The FCA had found that the Crown’s focus on the foreign subsidiary’s profits was an application of hindsight; the foreign subsidiary’s profits were due to increases in uranium prices, which the TCC found Cameco did not know would be the case in advance. Similarly, the TCC found Cameco could not have predicted that the Canadian company would incur losses. The TCC had found that certain commercial agreements of Cameco’s foreign subsidiary had no value at the time they were entered into, and the subsidiary incurred losses in its first few years.
Cameco argued that the normal system of taxation is based on transactions actually undertaken by the taxpayer, and that recharacterization should apply only in very limited circumstances. More specifically, recharacterization requires a determination that the transaction would not have been entered into between any persons dealing with each other at arm’s length, not a subjective assessment of whether the particular taxpayer would have entered into the transaction. Also, the second requirement for recharacterization concerns the purpose of the transactions, but the TCC had found that the bulk of Cameco’s transactions were conducted for bona fide business purposes other than to avoid tax, so the taxpayer argued recharacterization could not apply to those transactions even if the first requirement had been met.

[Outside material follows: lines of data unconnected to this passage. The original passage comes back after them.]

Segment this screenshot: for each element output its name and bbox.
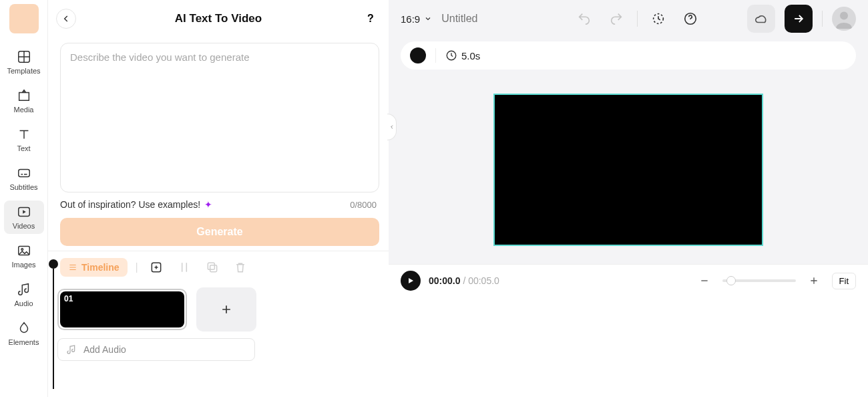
- help-top-button[interactable]: [679, 7, 702, 30]
- sidebar-item-elements[interactable]: Elements: [4, 317, 44, 350]
- split-button[interactable]: [174, 257, 194, 277]
- minus-icon: [699, 275, 710, 286]
- scene-duration: 5.0s: [461, 50, 480, 61]
- inspiration-link[interactable]: Out of inspiration? Use examples! ✦: [60, 199, 212, 210]
- history-icon: [651, 11, 666, 26]
- sidebar-item-text[interactable]: Text: [4, 123, 44, 156]
- svg-rect-6: [210, 265, 216, 272]
- scene-color-swatch[interactable]: [410, 47, 426, 63]
- text-icon: [17, 127, 31, 142]
- add-clip-button[interactable]: [196, 287, 256, 332]
- add-scene-button[interactable]: [146, 257, 166, 277]
- svg-rect-7: [208, 263, 214, 269]
- zoom-slider[interactable]: [722, 279, 796, 282]
- sidebar-item-templates[interactable]: Templates: [4, 45, 44, 79]
- sidebar-item-label: Images: [11, 261, 35, 269]
- copy-button[interactable]: [202, 257, 222, 277]
- clip-number: 01: [64, 294, 73, 303]
- sparkle-icon: ✦: [204, 199, 212, 210]
- help-button[interactable]: ?: [361, 9, 381, 29]
- sidebar-item-label: Elements: [9, 338, 39, 346]
- elements-icon: [17, 321, 31, 336]
- trash-icon: [234, 261, 247, 274]
- videos-icon: [17, 205, 31, 219]
- export-button[interactable]: [785, 5, 813, 33]
- chevron-left-icon: [61, 14, 71, 23]
- delete-button[interactable]: [230, 257, 250, 277]
- chevron-left-icon: [389, 124, 395, 130]
- svg-point-4: [21, 249, 23, 251]
- project-title-input[interactable]: [441, 13, 521, 25]
- fit-button[interactable]: Fit: [832, 273, 856, 289]
- templates-icon: [17, 49, 31, 64]
- play-button[interactable]: [401, 271, 421, 291]
- sidebar-item-videos[interactable]: Videos: [4, 201, 44, 234]
- user-avatar[interactable]: [832, 7, 856, 31]
- play-icon: [406, 276, 415, 285]
- split-icon: [178, 261, 191, 274]
- add-audio-button[interactable]: Add Audio: [57, 338, 255, 361]
- sidebar-item-images[interactable]: Images: [4, 239, 44, 273]
- sidebar-item-subtitles[interactable]: Subtitles: [4, 162, 44, 195]
- media-icon: [17, 88, 31, 103]
- cloud-save-button[interactable]: [747, 5, 775, 33]
- svg-rect-1: [18, 170, 29, 177]
- prompt-textarea[interactable]: [70, 51, 369, 184]
- sidebar-item-label: Text: [17, 144, 30, 152]
- aspect-ratio-dropdown[interactable]: 16:9: [401, 13, 432, 25]
- arrow-right-icon: [792, 12, 805, 25]
- redo-icon: [609, 11, 624, 26]
- sidebar-item-label: Videos: [13, 222, 35, 230]
- cloud-icon: [754, 11, 769, 26]
- copy-icon: [206, 261, 219, 274]
- char-counter: 0/8000: [350, 200, 377, 210]
- history-button[interactable]: [647, 7, 670, 30]
- images-icon: [17, 243, 31, 258]
- prompt-textarea-wrap: [60, 43, 379, 192]
- timeline-toggle[interactable]: Timeline: [60, 258, 128, 277]
- playback-time: 00:00.0 / 00:05.0: [429, 275, 499, 286]
- zoom-in-button[interactable]: [803, 269, 825, 292]
- avatar-icon: [832, 7, 856, 31]
- redo-button[interactable]: [605, 7, 628, 30]
- scene-info-bar: 5.0s: [401, 41, 856, 70]
- undo-icon: [577, 11, 592, 26]
- help-icon: [683, 11, 698, 26]
- sidebar-item-label: Media: [14, 106, 34, 114]
- chevron-down-icon: [424, 15, 432, 23]
- timeline-icon: [68, 263, 77, 272]
- undo-button[interactable]: [573, 7, 596, 30]
- generate-button[interactable]: Generate: [60, 218, 379, 246]
- scene-clip-1[interactable]: 01: [57, 289, 187, 330]
- zoom-out-button[interactable]: [693, 269, 716, 292]
- subtitles-icon: [17, 166, 31, 180]
- sidebar-item-label: Subtitles: [9, 183, 37, 191]
- app-logo[interactable]: [9, 4, 39, 33]
- sidebar-item-audio[interactable]: Audio: [4, 278, 44, 311]
- sidebar-item-label: Templates: [7, 67, 40, 75]
- sidebar-item-label: Audio: [14, 299, 33, 307]
- svg-point-10: [840, 12, 848, 20]
- sidebar-item-media[interactable]: Media: [4, 84, 44, 118]
- video-canvas[interactable]: [493, 94, 763, 246]
- audio-icon: [17, 282, 31, 297]
- back-button[interactable]: [56, 9, 76, 29]
- playhead[interactable]: [52, 259, 55, 397]
- audio-icon: [66, 344, 77, 355]
- clock-icon: [445, 49, 457, 61]
- add-icon: [150, 261, 163, 274]
- panel-title: AI Text To Video: [175, 12, 262, 25]
- plus-icon: [220, 303, 233, 316]
- plus-icon: [809, 275, 819, 286]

Even if the technical requirements for recharacterization had been met, Cameco argued the result would have been to substitute an alternate transaction or series of transactions. Since the Crown had not proposed any substitute transactions, but rather sought to disregard the transactions between Cameco and its foreign affiliate, Cameco argued the Crown was essentially trying to pierce the corporate veil and tax all of the affiliate’s profit in Cameco, as if the subsidiary did not exist.
The taxpayer disputed the Crown’s claim that the FCA’s decision put $11.84 billion of income adjustments at risk because that figure includes both recharacterization cases and more traditional transfer pricing adjustments to existing transactions; Cameco estimated that only two percent of the transfer pricing adjustments made by the CRA in that period actually relied on the recharacterization provisions under dispute in their case.
Implications
Cameco and AgraCity were the first two court cases to test Canada’s transfer pricing recharacterization rules, and both involved intercompany transfers of tangible goods (uranium and chemicals, respectively).
The CRA had publicly indicated, before the Supreme Court’s decision to dismiss the Cameco appeal, an intention to apply the same recharacterization rules to certain financial transactions between related parties, including the use of hybrid debt instruments. It remains to be seen how the CRA will proceed with disputes involving hybrid debt, in light of the Cameco and AgraCity decisions. Perhaps the CRA will continue to test the recharacterization provisions, arguing that certain hybrid debt transactions are of a type that would not be entered into between any arm’s-length parties.
We expect the Crown’s losses in Cameco and AgraCity may eventually lead to changes in Canada’s income tax legislation, to allow the CRA greater powers to enforce against base erosion and profit shifting. This could occur as early as April 19, 2021, which is the scheduled date for the release of Canada’s next federal budget. Canadian income tax law changes are typically applied only on a prospective basis.
In the meantime, for taxation years covered by the existing transfer pricing rules, we may see the CRA more often attempt recharacterization-type profit adjustments by relying on the repricing provisions alone. Canada’s repricing provisions allow adjustments to the terms and conditions of an existing transaction, without recharacterization; it remains to be clarified how much the terms and conditions of a given transaction could be adjusted before the transaction itself is essentially recharacterized or restructured. This has already been a point of disagreement by Canadian taxpayers in CRA audits and may become even more common in light of the Cameco and AgraCity decisions.